The first exercise is behind the back barbell curls. The easiest method to do this is at a barbell rack, or with the set weight barbells. We will assume you are at the barbell rack for this example. Try not to use the smith machine for this exercise except in cases where you are short on time and need to make use of the only machine accessible. Set yourself so the bar is positioned below your waist, so you have to bend over at the knees to pick up the weight. Get your correct weight, and then grab the barbell, similar to how you would for back shrugs. With your arms pressed against your body for stability, curl the bar upwards making certain you mainly use your forearms. Roll the bar back down and repeat. You need to be aiming for 3 sets of 10-15 reps for this exercise.

Next you can try out the rotating wrist actions. You will be doing about 25 reps of this one, so get some light weights to begin with. Start with your arms bent at 90 degree and your forearms parallel to the floor. Begin to rotate your wrists to where the dumbbells rotate inwards and outwards. While rotating, gradually contract your biceps up and down, as if doing a bicep curl. By doing this, you are hitting all the muscles in your forearms and getting a real burn!

Another great forearm curl is performed by using dumbbells at the side whilst sitting or standing. You will need medium weighted dumbbells, and then basically perform a bicep curl with your hands facing the opposite way. Reverse curls additionally help build the forearms greatly whilst hitting the brachialis, which is the muscle group which is found below your biceps.

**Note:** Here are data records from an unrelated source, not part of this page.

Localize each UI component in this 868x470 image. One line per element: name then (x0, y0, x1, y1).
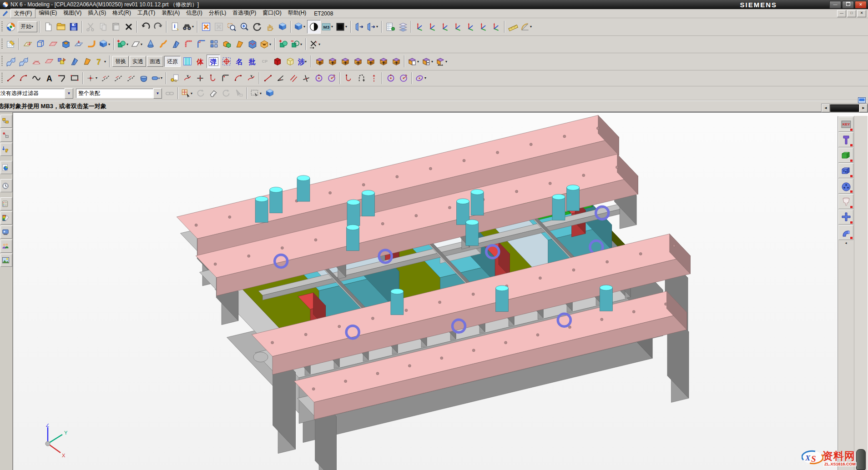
offset-curve-button[interactable] (99, 72, 112, 85)
delete-button[interactable] (122, 20, 135, 33)
wcs-orient-button[interactable] (439, 20, 452, 33)
studio-spline-button[interactable] (30, 72, 43, 85)
library-part-bushing[interactable] (838, 194, 853, 209)
child-close-button[interactable]: ✕ (857, 10, 866, 17)
menu-item-4[interactable]: 格式(R) (109, 9, 134, 18)
zoom-box-button[interactable] (225, 20, 238, 33)
move-face-button[interactable] (277, 38, 290, 50)
rectangle-select-button[interactable]: ▾ (249, 87, 263, 100)
offset-surface-button[interactable] (68, 55, 81, 68)
graphics-viewport[interactable]: ZYX KEY ◂ (13, 112, 868, 470)
zoom-in-out-button[interactable] (238, 20, 251, 33)
replace-button[interactable]: 替换 (112, 56, 129, 67)
layer-settings-button[interactable] (384, 20, 397, 33)
bounded-surface-button[interactable] (56, 55, 68, 68)
library-part-cross-pin[interactable] (838, 210, 853, 225)
menu-item-5[interactable]: 工具(T) (134, 9, 158, 18)
background-color-button[interactable]: ▾ (335, 20, 349, 33)
new-file-button[interactable] (42, 20, 55, 33)
hole-button[interactable] (60, 38, 72, 50)
spring-tool-button[interactable]: 弹 (207, 55, 220, 68)
rollback-button[interactable] (194, 87, 207, 100)
copy-button[interactable] (97, 20, 110, 33)
batch-tool-button[interactable]: 批 (246, 55, 258, 68)
parallel-line-button[interactable] (287, 72, 300, 85)
line-button[interactable] (5, 72, 17, 85)
ruled-surface-button[interactable] (5, 55, 17, 68)
scroll-right-icon[interactable]: ► (859, 104, 868, 112)
revolve-button[interactable] (47, 38, 60, 50)
trimmed-sheet-button[interactable] (81, 55, 94, 68)
snap-settings-button[interactable] (490, 20, 503, 33)
perpendicular-line-button[interactable] (300, 72, 313, 85)
datum-plane-button[interactable] (21, 38, 34, 50)
wcs-origin-button[interactable] (426, 20, 439, 33)
concentric-circle-button[interactable] (325, 72, 338, 85)
face-display-button[interactable] (181, 55, 194, 68)
horizontal-scrollbar[interactable]: ◄ ► (821, 104, 868, 113)
vertical-scrollbar[interactable] (854, 116, 868, 470)
boolean-unite-button[interactable]: ▾ (116, 38, 130, 50)
projected-curve-button[interactable] (112, 72, 125, 85)
menu-item-7[interactable]: 信息(I) (183, 9, 205, 18)
snap-point-button[interactable]: ▾ (180, 87, 194, 100)
profile-button[interactable] (56, 72, 68, 85)
cut-button[interactable] (84, 20, 97, 33)
corner-curve-button[interactable] (219, 72, 232, 85)
circle-point-button[interactable] (313, 72, 325, 85)
sketch-button[interactable] (5, 38, 17, 50)
save-button[interactable] (67, 20, 80, 33)
body-select-button[interactable]: 体 (194, 55, 207, 68)
pattern-component-button[interactable]: ▾ (407, 55, 421, 68)
fit-view-button[interactable] (200, 20, 212, 33)
paste-button[interactable] (110, 20, 122, 33)
assembly-dimension-button[interactable]: ▾ (435, 55, 449, 68)
selection-scope-combo[interactable]: 整个装配 ▼ (76, 88, 162, 99)
orient-view-button[interactable]: ▾ (293, 20, 307, 33)
child-restore-button[interactable]: □ (847, 10, 856, 17)
close-button[interactable]: ✕ (855, 1, 867, 9)
extend-curve-button[interactable] (368, 72, 380, 85)
menu-item-9[interactable]: 首选项(P) (229, 9, 259, 18)
measure-distance-button[interactable] (507, 20, 520, 33)
bridge-curve-button[interactable] (137, 72, 150, 85)
through-curve-mesh-button[interactable] (30, 55, 43, 68)
text-curve-button[interactable]: A (43, 72, 56, 85)
draft-button[interactable]: ▾ (259, 38, 273, 50)
pattern-feature-button[interactable] (208, 38, 221, 50)
arc-hook-button[interactable] (342, 72, 355, 85)
child-minimize-button[interactable]: — (837, 10, 846, 17)
full-circle-button[interactable] (384, 72, 397, 85)
point-constructor-button[interactable] (464, 20, 477, 33)
join-curve-button[interactable] (232, 72, 245, 85)
trim-body-button[interactable] (233, 38, 246, 50)
u-curve-button[interactable] (355, 72, 368, 85)
assembly-drag-button[interactable] (339, 55, 352, 68)
interference-solid-button[interactable] (271, 55, 284, 68)
toolbar-drag-handle[interactable] (1, 39, 4, 50)
nx-logo-icon[interactable] (5, 20, 17, 33)
selection-scope-dropdown-icon[interactable]: ▼ (153, 88, 162, 99)
drag-handle-button[interactable] (232, 87, 245, 100)
edit-curve-button[interactable] (245, 72, 257, 85)
pan-view-button[interactable] (263, 20, 276, 33)
assembly-move-component-button[interactable] (313, 55, 326, 68)
fillet-curve-button[interactable] (207, 72, 219, 85)
mirror-assembly-button[interactable]: ▾ (421, 55, 435, 68)
partial-circle-button[interactable] (397, 72, 410, 85)
assembly-constraints-button[interactable] (326, 55, 339, 68)
ellipse-button[interactable]: ▾ (414, 72, 428, 85)
copy-position-button[interactable]: CP (258, 55, 271, 68)
select-tool-button[interactable] (477, 20, 490, 33)
arc-button[interactable] (17, 72, 30, 85)
menu-item-6[interactable]: 装配(A) (158, 9, 183, 18)
library-part-elbow[interactable] (838, 225, 853, 240)
tube-button[interactable]: ▾ (150, 72, 164, 85)
emboss-button[interactable] (72, 38, 85, 50)
library-part-block-with-holes[interactable] (838, 163, 853, 178)
shaded-view-button[interactable] (276, 20, 289, 33)
start-menu-button[interactable]: 开始▾ (18, 21, 37, 32)
open-file-button[interactable] (55, 20, 67, 33)
m3-view-button[interactable]: M3▾ (321, 20, 335, 33)
toolbar-drag-handle[interactable] (1, 73, 4, 84)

Super Set with Biceps Workout routines!

A super set is where you perform another exercise immediately after a different exercise. As an example, to get a burn that will make your arms feeling the blood pumping and muscles developing complete biceps curls combined with a forearm exercise. Grab a barbell and place an almost heavy weight amount and perform the curls correctly. Use correct form, keeping your back and legs out of the movement. Immediately afterwards perform a set of side dumbbell wrist curls. This will ensure a great training session which will leave you with a good feeling the following day.

Stretch your Arms!

Your arms are very important for pretty much every lift you perform, and injuring either could cost you greatly. Stretching your arms after your session will help all the small muscles and tendons heal from the intense workout. Also ensure that you keep your wrists mobile by rotating and stretching out the joint. If you notice that either of your arms are starting to get bigger then use more weight on the under developed arm, and make sure you are watching your posture and technique. Most arms which wind up being one bigger than the other are due to poor technique in exercises for the non-dominant hand.